Fin 2003, une vache atteinte d'ESB est découverte aux Etats-Unis. Le consommateur américain et l'industrie bovine ont-ils lieu de s'en inquiéter ? L'importance des mesures qui ont été nécessaires en Europe pour restaurer la confiance en la viande bovine offre quelques éléments de réponse et permet de mesurer les enjeux d'une crise potentielle.

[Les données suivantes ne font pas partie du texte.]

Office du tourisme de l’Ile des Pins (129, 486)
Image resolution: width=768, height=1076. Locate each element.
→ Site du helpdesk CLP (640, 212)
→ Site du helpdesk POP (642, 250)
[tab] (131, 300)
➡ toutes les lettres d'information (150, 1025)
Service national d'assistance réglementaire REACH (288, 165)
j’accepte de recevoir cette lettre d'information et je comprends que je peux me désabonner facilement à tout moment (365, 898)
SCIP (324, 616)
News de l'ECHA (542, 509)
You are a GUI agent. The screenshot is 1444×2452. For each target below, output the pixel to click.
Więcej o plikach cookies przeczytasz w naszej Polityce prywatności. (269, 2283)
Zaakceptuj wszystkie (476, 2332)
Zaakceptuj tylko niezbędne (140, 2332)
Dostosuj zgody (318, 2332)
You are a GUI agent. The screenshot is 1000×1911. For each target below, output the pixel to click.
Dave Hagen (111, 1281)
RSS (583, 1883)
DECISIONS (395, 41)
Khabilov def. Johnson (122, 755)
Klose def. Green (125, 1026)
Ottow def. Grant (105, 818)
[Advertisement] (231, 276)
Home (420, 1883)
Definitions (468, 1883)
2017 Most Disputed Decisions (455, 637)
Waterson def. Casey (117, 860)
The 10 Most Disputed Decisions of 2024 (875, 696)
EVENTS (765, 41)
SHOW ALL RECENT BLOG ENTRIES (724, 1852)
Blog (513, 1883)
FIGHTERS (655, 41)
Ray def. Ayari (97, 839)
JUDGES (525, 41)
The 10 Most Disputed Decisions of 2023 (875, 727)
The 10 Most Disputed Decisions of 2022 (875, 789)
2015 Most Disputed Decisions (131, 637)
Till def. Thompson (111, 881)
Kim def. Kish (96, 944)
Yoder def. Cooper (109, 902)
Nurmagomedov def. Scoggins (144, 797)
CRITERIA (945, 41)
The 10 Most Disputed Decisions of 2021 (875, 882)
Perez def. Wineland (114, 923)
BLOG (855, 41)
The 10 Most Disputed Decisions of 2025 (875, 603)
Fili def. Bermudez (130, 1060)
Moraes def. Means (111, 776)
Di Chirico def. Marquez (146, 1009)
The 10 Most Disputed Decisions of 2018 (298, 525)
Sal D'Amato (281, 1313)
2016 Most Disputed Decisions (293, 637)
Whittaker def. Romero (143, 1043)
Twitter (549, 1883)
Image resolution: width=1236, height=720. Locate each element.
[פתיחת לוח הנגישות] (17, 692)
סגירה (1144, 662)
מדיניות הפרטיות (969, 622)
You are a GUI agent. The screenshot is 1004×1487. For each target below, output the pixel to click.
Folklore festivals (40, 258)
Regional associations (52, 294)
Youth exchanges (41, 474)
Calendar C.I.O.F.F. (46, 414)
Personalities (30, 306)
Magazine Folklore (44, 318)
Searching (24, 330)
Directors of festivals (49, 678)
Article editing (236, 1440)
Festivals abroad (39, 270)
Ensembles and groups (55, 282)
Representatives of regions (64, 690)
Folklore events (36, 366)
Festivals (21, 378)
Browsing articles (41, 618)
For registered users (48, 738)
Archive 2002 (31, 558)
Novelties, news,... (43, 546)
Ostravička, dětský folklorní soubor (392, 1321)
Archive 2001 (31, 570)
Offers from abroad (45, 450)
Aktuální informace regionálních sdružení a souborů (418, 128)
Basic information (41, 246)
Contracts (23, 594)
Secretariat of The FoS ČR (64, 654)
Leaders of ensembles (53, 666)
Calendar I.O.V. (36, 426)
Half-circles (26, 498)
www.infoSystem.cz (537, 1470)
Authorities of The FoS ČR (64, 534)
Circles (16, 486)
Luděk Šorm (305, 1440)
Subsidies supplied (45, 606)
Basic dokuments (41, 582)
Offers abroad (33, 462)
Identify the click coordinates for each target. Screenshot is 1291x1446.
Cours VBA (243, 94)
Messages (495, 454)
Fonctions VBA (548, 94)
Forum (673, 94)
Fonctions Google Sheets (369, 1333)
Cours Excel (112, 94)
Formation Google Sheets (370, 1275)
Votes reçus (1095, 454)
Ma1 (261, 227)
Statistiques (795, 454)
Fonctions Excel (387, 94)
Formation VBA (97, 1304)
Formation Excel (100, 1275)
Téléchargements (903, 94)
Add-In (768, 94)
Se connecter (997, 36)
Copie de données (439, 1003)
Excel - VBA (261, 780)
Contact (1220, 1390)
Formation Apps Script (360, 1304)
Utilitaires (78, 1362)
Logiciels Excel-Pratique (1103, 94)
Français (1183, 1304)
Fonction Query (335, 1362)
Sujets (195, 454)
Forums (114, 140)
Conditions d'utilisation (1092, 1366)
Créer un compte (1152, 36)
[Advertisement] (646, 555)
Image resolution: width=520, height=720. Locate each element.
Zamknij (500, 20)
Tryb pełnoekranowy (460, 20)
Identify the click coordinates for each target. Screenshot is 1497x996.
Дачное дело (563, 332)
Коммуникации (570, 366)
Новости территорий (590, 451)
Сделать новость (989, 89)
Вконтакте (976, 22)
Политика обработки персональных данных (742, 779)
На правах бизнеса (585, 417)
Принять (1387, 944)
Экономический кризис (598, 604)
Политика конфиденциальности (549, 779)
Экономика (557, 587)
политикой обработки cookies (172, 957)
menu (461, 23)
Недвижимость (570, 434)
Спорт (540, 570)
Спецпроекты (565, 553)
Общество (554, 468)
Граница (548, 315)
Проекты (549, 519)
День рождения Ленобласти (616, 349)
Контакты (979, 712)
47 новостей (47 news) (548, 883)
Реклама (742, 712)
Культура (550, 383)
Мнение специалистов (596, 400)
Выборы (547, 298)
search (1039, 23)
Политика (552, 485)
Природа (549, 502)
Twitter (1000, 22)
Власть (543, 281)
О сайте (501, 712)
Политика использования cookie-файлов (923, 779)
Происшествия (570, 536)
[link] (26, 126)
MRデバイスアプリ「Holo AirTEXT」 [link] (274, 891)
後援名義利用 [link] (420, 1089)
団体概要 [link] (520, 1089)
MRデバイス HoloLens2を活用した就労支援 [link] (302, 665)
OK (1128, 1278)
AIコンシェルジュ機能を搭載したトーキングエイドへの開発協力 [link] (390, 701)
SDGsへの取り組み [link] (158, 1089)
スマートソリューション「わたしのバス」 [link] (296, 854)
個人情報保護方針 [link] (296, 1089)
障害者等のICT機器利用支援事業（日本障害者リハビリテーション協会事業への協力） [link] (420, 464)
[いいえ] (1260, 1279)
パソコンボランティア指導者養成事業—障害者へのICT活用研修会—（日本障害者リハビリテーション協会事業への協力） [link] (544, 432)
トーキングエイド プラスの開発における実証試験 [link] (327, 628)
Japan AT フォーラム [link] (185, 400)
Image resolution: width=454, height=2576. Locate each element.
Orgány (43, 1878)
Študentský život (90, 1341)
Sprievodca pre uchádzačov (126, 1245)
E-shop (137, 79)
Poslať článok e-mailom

Début de crise aux États-unis ?

Au 31 mars 2002, 28 356 vaches ont été abattues en France pour 516 cas d'encéphalopathies spongiformes bovines. © © Denis Pasquier

Il n'aura fallu que quelques jours pour prouver que la vache folle repérée le 23 décembre 2003 dans l'Etat de Washington était en fait d'origine canadienne. Une rapidité surprenante, d'autant qu'elle s'est accompagnée de la découverte que la traçabilité des bovins nord-américains était loin d'être parfaite. Tout aussi prompte a été l'annonce du président Bush, plaidant en faveur de la parfaite sécurité du bœuf de son pays, qu'il affirme consommer sans la moindre crainte. Une intervention que l'on ne peut s'empêcher de comparer à celles de certains membres du gouvernement anglais en 1995.

Très rapides également ont été les décisions de plusieurs pays de geler leurs importations de viande bovine américaine. Un embargo qui a divisé par dix les exportations de bœuf des États-Unis et qui pourrait se prolonger. Le Japon, notamment (un client qui achète habituellement le tiers du bœuf américain exporté), a précisé qu'il n'envisageait pas de reprendre ses importations avant que des mesures de sécurité ne soient prises par Washington, parmi lesquelles des tests systématiques et le retrait des matières à risque. L’Union européenne n’est pas concernée par ce débat, car le bœuf américain, traité aux hormones de croissance, y fait déjà l’objet d’un embargo depuis 1999.

L'influence d'une vache folle sur le marché américain

Le cas de vache folle repéré dans l'Etat de Washington pourrait coûter cher aux fermiers américains.

Les conséquences possibles de cette situation ont été étudiées par le cabinet d’analyse Global Insight qui a dévoilé ses conclusions le 23 janvier 2004. Il en ressort que le secteur agricole américain pourrait subir en 2004 une baisse de ses revenus de l’ordre de 5,5 milliards de dollars (soit environ 10% de ce marché) par rapport aux prévisions qui avaient été établies avant l’apparition de ce cas de vache folle.

Ces projections tiennent compte des mesures annoncées par le département de l’agriculture, dont l’exclusion des viandes séparées mécaniquement et de certains tissus nerveux de la consommation humaine ainsi que la mise au point de procédures de traçabilité fiables.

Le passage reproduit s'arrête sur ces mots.